The speaker is asked about the expected inflation and pricing for the rest of the year. They confirm that there have been no changes and that there will be a low single-digit decline in volume. They attribute this decline to destocking in industrial channels and consumer demand. The speaker also mentions that there may be some adjustments in China. They also mention that electronics sales are stabilizing.

The speaker, Monish Patolawala, mentions that the year-over-year comparison for the electronics end markets has been affected by declines in the third and fourth quarters of the previous year. He adds that disposable respirators have also seen a decline of $600 million, which is approximately 200 basis points of growth. The speaker, Michael Roman, agrees that there is seasonality in the business and that they see a normal trend from Q3 to Q4. The next question is about the sequential growth in Electronics from 1Q to 3Q and how it gives confidence for the first half of 2024. Michael Roman responds that it will depend on the outlook for electronics and its key end markets in 2024.

The company is seeing stabilization in the electronics sector and expects the performance in the first quarter of next year to depend on holiday season demand. The company is seeing mixed performance in the U.S. with some areas of strength and caution due to uncertainty in the broader economy. Customers are managing inventory and supply chains are more stable.

During a Q&A session, Julian Mitchell asks about 3M's pricing outlook for the coming months, considering soft volumes and easing inflation. Monish Patolawala responds by stating that 3M has always been able to add value to its customers and that their pricing is determined by market and competitive factors. In the short term, the company has been able to manage inflation through price, but the focus is on delivering results for the fourth quarter. Mitchell also asks about the electrical and automotive aftermarket markets, which have shown less growth organically.

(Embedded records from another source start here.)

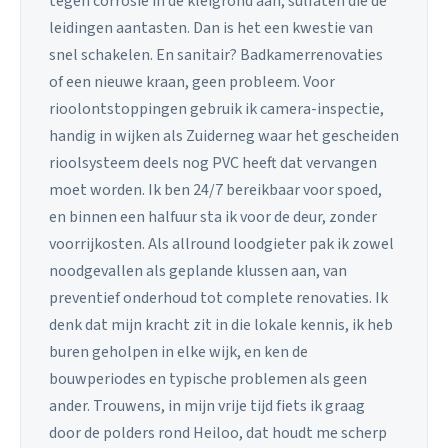
tegen corrosie in de kleigrond aan, sulfaten die de
leidingen aantasten. Dan is het een kwestie van
snel schakelen. En sanitair? Badkamerrenovaties
of een nieuwe kraan, geen probleem. Voor
rioolontstoppingen gebruik ik camera-inspectie,
handig in wijken als Zuiderneg waar het gescheiden
rioolsysteem deels nog PVC heeft dat vervangen
moet worden. Ik ben 24/7 bereikbaar voor spoed,
en binnen een halfuur sta ik voor de deur, zonder
voorrijkosten. Als allround loodgieter pak ik zowel
noodgevallen als geplande klussen aan, van
preventief onderhoud tot complete renovaties. Ik
denk dat mijn kracht zit in die lokale kennis, ik heb
buren geholpen in elke wijk, en ken de
bouwperiodes en typische problemen als geen
ander. Trouwens, in mijn vrije tijd fiets ik graag
door de polders rond Heiloo, dat houdt me scherp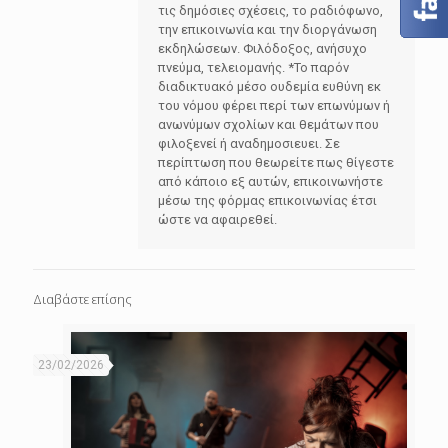
τις δημόσιες σχέσεις, το ραδιόφωνο,
την επικοινωνία και την διοργάνωση
εκδηλώσεων. Φιλόδοξος, ανήσυχο
πνεύμα, τελειομανής. *Το παρόν
διαδικτυακό μέσο ουδεμία ευθύνη εκ
του νόμου φέρει περί των επωνύμων ή
ανωνύμων σχολίων και θεμάτων που
φιλοξενεί ή αναδημοσιευει. Σε
περίπτωση που θεωρείτε πως θίγεστε
από κάποιο εξ αυτών, επικοινωνήστε
μέσω της φόρμας επικοινωνίας έτσι
ώστε να αφαιρεθεί.
Διαβάστε επίσης
23/02/2026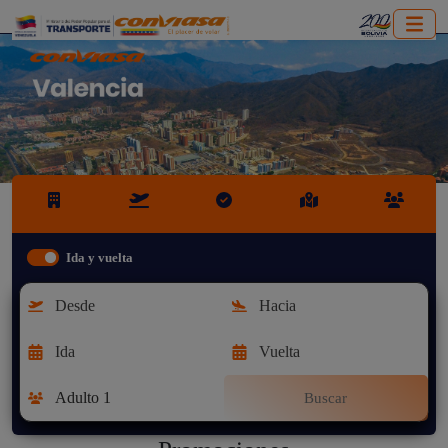
Ida y vuelta
Buscar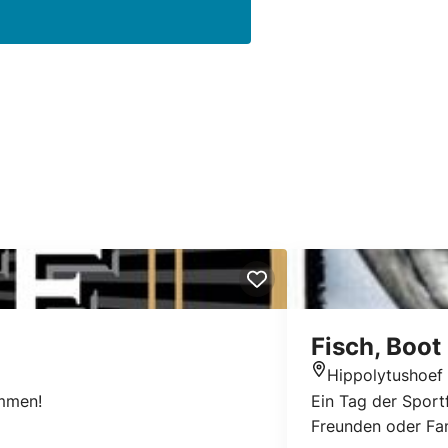
Fisch, Boot
Hippolytushoef
Standort
ommen!
Ein Tag der Sport
Freunden oder Fam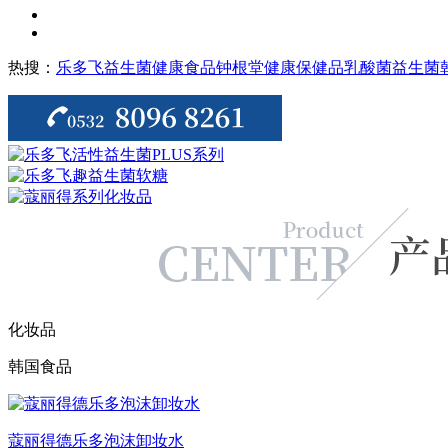
热搜：
乐多飞益生菌
健康食品
钟根堂健康
保健品
乳酸菌
益生菌
化妆品
韩国食品
蔻丽得德乐多泡沫卸妆水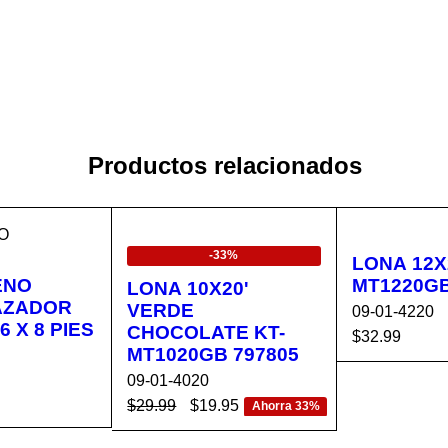
Productos relacionados
O
EN OFERTA
-33%
LONA 12X2
ENO
MT1220GB
LONA 10X20'
AZADOR
VERDE
09-01-4220
 X 8 PIES
CHOCOLATE KT-
$
32.99
MT1020GB 797805
AÑADIR AL 
09-01-4020
RRITO
$
29.99
$
19.95
Ahorra 33%
CA
VISTA
AÑADIR AL CA
VISTA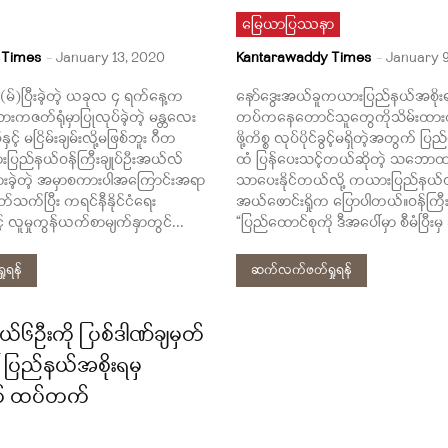
မြေယာပြဿနာ
 Times
-
January 13, 2020
Kantarawaddy Times
-
January 9
း(မ်)ပြီးခဲ့တဲ့ ယခုလ ၄ ရက်နေ့က
နော်ဒွေးအယ်ခူကယားပြည်နယ်အစိုးရ
ားကဇတ်ရုံမှာပြုလုပ်ခဲ့တဲ့ မန္တလေး
တပ်ကနေတောင်သူတွေကိုသိမ်းထားတဲ
်နှင့် မငြိမ်းချမ်းလို့မဖြစ်ဘူး ဂီတ
ဖို့ကိစ္စ လုပ်ပိုင်ခွင့်မရှိတဲ့အတွက် ပ
ားပြည်နယ်ဝန်ကြီးချုပ်ဦးအယ်လ်
ထံ ပြန်ပေးသင့်တယ်ဆိုတဲ့ သဘောထာ
ကြားခဲ့တဲ့ အမှာစကားပါအကြောင်းအရာ
သာပေးနိုင်တယ်လို့ ကယားပြည်နယ်ဝန်
့ပတ်သက်ပြီး ကရင်နီနိုင်ငံရေး
အယ်ဖောင်းရှိုက ပြောပါတယ်။ဝန်ကြီ
င့် လူမှုကွန်ယက်စာမျက်နှာတွင်...
“ပြည်ထောင်စုကို ဒီအပေါ်မှာ စီမံပြီးမှ 
ုရန်
ဆက်လက်ဖတ်ရှုရန်
်၆ဦးကို ြပစ်ဒါဏ်ချမှတ်
 ပြည်နယ်အစိုးရမှ
က် ထပ်တက်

During a conference call, 3M CEO Michael Roman addressed questions about the company's recent performance in the auto aftermarket and electrical markets. He mentioned that there has been some destocking and adjustments in these markets, but overall they have been performing well. He also noted that 3M is closely monitoring market trends and adjusting their strategies accordingly. Roman emphasized that 3M is focused on high-growth markets and utilizing their innovative products to drive success. The call concluded with a thank you to participants and a request to disconnect.

This summary was generated with AI and may contain some inaccuracies.